Brad Gillis’ typical week involves writing and producing music in his home studio for ESPN and other clients, doing fly-away dates with Night Ranger on weekends, and spending his free moments—and free dollars—on craigslist.org expanding his vast collection of guitars, a 6-string harem that has recently reached 100 instruments. We caught the Northern California guitar hero in his living room rolling around on the carpet with 13 of his favorite fretted mistresses. Shown here (clockwise from left) are a two-tone sunburst 1957 Fender Stratocaster, a ’90s reissue Gibson Elvis Presley model J-200, a ’70s Gibson Les Paul Custom (“creamed out from white to yellow—loving it”), a 1982 Gibson Flying V (“It’s a’58/’59-era Korina reissue”), a 1952 Gibson ES-175D, a 1967 Fender Coronado II Antigua (“My 100th guitar!”), a late-’60s Gibson Les Paul Custom with built-in wireless and original Floyd Rose (“I played it all through high school, with Rubicon, and at the end of each Ozzy show”), an ice-blue-metallic 1965 Fender Stratocaster with built-in wireless, a 1965 three-tone sunburst Stratocaster, a 1986 Rickenbacker 360, a 1968 pink paisley Fender Telecaster, a three-bolt 1970 Fender Stratocaster Antigua, and (held) Gillis’ multi-platinum hit maker, his war-torn 1962 Fender Stratocaster.

New PRS, Old Floyd

Gillis’ custom Paul Reed Smith 513 has an original Floyd Rose tremolo system (note the lack of fine tuners) and custom routing that allows the bridge to float parallel to the body. All 513s have both 5-way and 3-way selectors that allow the guitar to achieve 13 different sounds with five single-coil pickups. The switch nearest the tone control activates an onboard Nady wireless transmitter.

Where’s Jeff?

As Night Ranger fans would expect, the band’s forthcoming album, Hole in the Sun [VH1 Classic Records] features plenty of lead guitar from Jeff Watson, the explosive axslinger whose innovative, pianistic solos perfectly complemented the lyrical leads of Brad Gillis and helped the duo earn a reputation as one of the most fearsome 6-string tag teams of the ’80s and beyond. (It also helped Watson and Gillis land the cover of GP in December 1984.) Watson can also be seen on the big screen in his first film role—he plays a musician in the 2007 Disney hit Enchanted. One place you won’t find Watson, though, is on tour with Night Ranger, who currently have either Joel Hoekstra or Reb Beach captaining Watson’s side of the stage.

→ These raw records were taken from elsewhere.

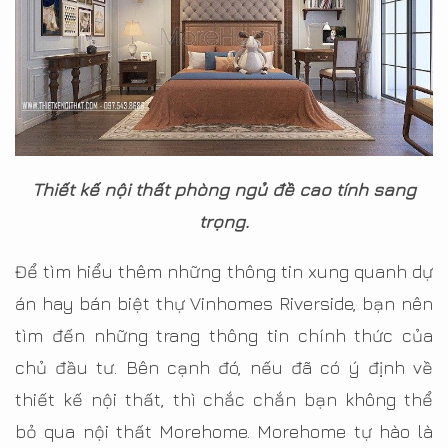
Thiết kế nội thất phòng ngủ đề cao tính sang
trọng.
Để tìm hiểu thêm những thông tin xung quanh dự
án hay bán biệt thự Vinhomes Riverside, bạn nên
tìm đến những trang thông tin chính thức của
chủ đầu tư. Bên cạnh đó, nếu đã có ý định về
thiết kế nội thất, thì chắc chắn bạn không thể
bỏ qua nội thất Morehome. Morehome tự hào là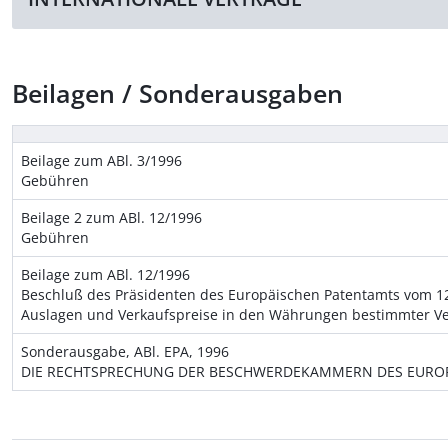
Beilagen / Sonderausgaben
Beilage zum ABl. 3/1996
Gebühren
Beilage 2 zum ABl. 12/1996
Gebühren
Beilage zum ABl. 12/1996
Beschluß des Präsidenten des Europäischen Patentamts vom 1
Auslagen und Verkaufspreise in den Währungen bestimmter Ve
Sonderausgabe, ABl. EPA, 1996
DIE RECHTSPRECHUNG DER BESCHWERDEKAMMERN DES EUROPÄ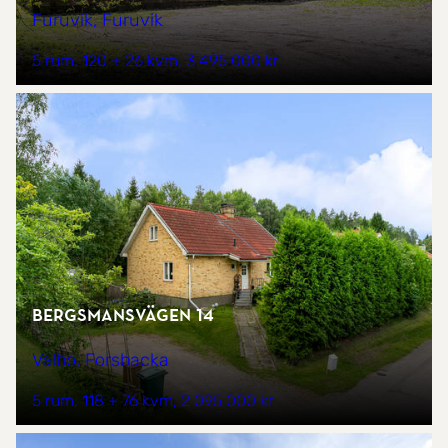
Furuvik, Furuvik
5 rum
120 + 26 kvm
3 495 000 kr
Bergsmansvägen 14
Valbo, Forsbacka
5 rum
118 + 76 kvm
2 095 000 kr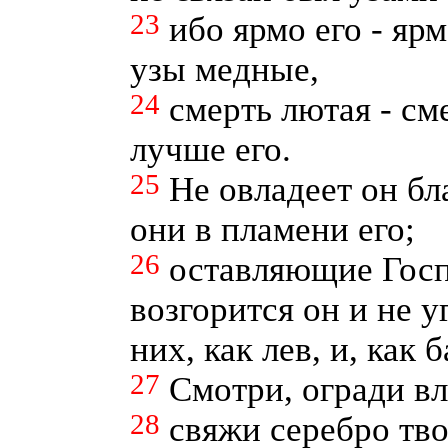
23
ибо ярмо его - ярм
узы медные,
24
смерть лютая - см
лучше его.
25
Не овладеет он бл
они в пламени его;
26
оставляющие Госпо
возгорится он и не у
них, как лев, и, как 
27
Смотри, огради вл
28
свяжи серебро тво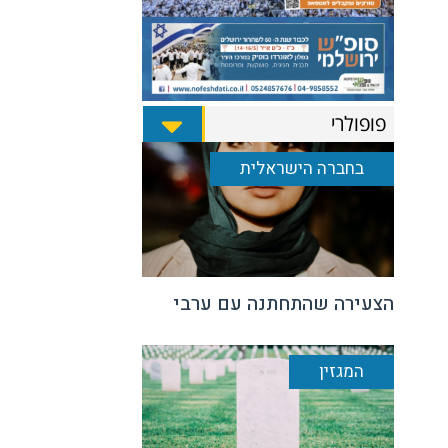
פופולרי
בחברה הישראלית
הצעירה שהתחתנה עם ערבי
המגזין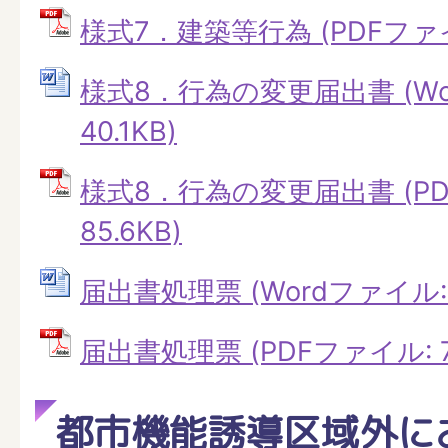
様式7．建築等行為 (PDFファイル
様式8．行為の変更届出書 (Wo
40.1KB)
様式8．行為の変更届出書 (PD
85.6KB)
届出書処理票 (Wordファイル: 4
届出書処理票 (PDFファイル: 7.
都市機能誘導区域外に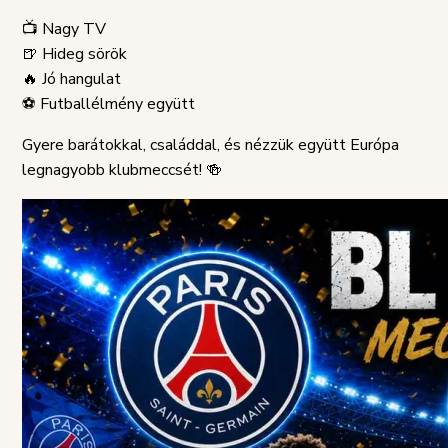
SZABÁLYZAT
📺 Nagy TV
🍺 Hideg sörök
🔥 Jó hangulat
⚽ Futballélmény együtt
Gyere barátokkal, családdal, és nézzük együtt Európa
legnagyobb klubmeccsét! 🍻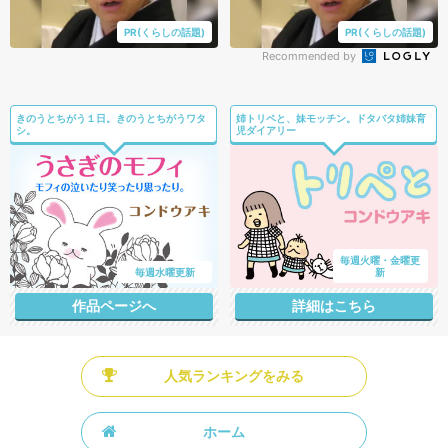
PR(くらしの話題)
PR(くらしの話題)
Recommended by
きのうとちがう１日。きのうとちがうワタ
姉トリペと、妹モッチン。ドタバタ姉妹育
シ。
児ダイアリー
毎週火曜・金曜更
毎週水曜更新
新
作品ページへ
詳細はこちら
人気ランキングをみる
ホーム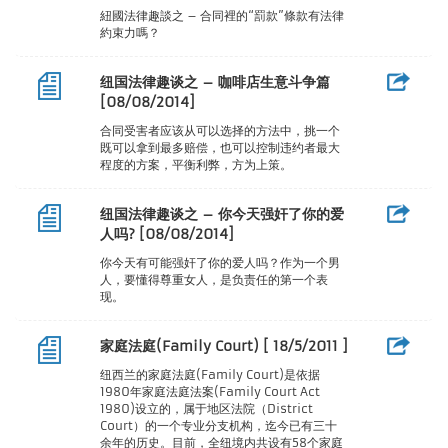
紐國法律趣談之 – 合同裡的“罰款”條款有法律
約束力嗎？
纽国法律趣谈之 – 咖啡店生意斗争篇
[08/08/2014]
合同受害者应该从可以选择的方法中，挑一个
既可以拿到最多赔偿，也可以控制违约者最大
程度的方案，平衡利弊，方为上策。
纽国法律趣谈之 – 你今天强奸了你的爱
人吗? [08/08/2014]
你今天有可能强奸了你的爱人吗？作为一个男
人，要懂得尊重女人，是负责任的第一个表
现。
家庭法庭(Family Court) [ 18/5/2011 ]
纽西兰的家庭法庭(Family Court)是依据
1980年家庭法庭法案(Family Court Act
1980)设立的，属于地区法院（District
Court）的一个专业分支机构，迄今已有三十
余年的历史。目前，全纽境内共设有58个家庭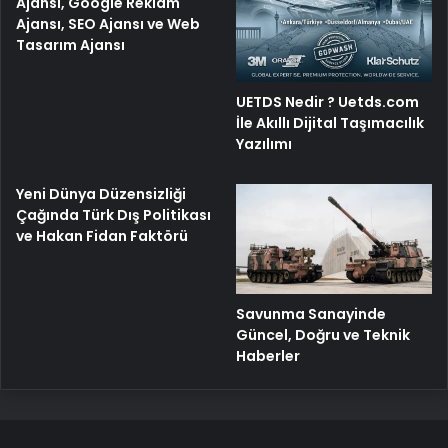
Ajansı, Google Reklam
Ajansı, SEO Ajansı ve Web
Tasarım Ajansı
UETDS Nedir ? Uetds.com
İle Akıllı Dijital Taşımacılık
Yazılımı
Yeni Dünya Düzensizliği
Çağında Türk Dış Politikası
ve Hakan Fidan Faktörü
Savunma Sanayinde
Güncel, Doğru ve Teknik
Haberler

“It took a while to get used to having somebody else standing next to me doing twin harmonies, because Jeff was my partner in crime for so many years,” says Gillis, who, like Watson and the rest the band, isn’t willing to say much publicly about Watson’s recent departure. “The split has been really tough.”

After speaking with both camps, the lesson appears to be the typical one bands learn when they allow themselves to become fractured to this degree: No matter what the final outcome is, no one profits from the situation except the attorneys involved.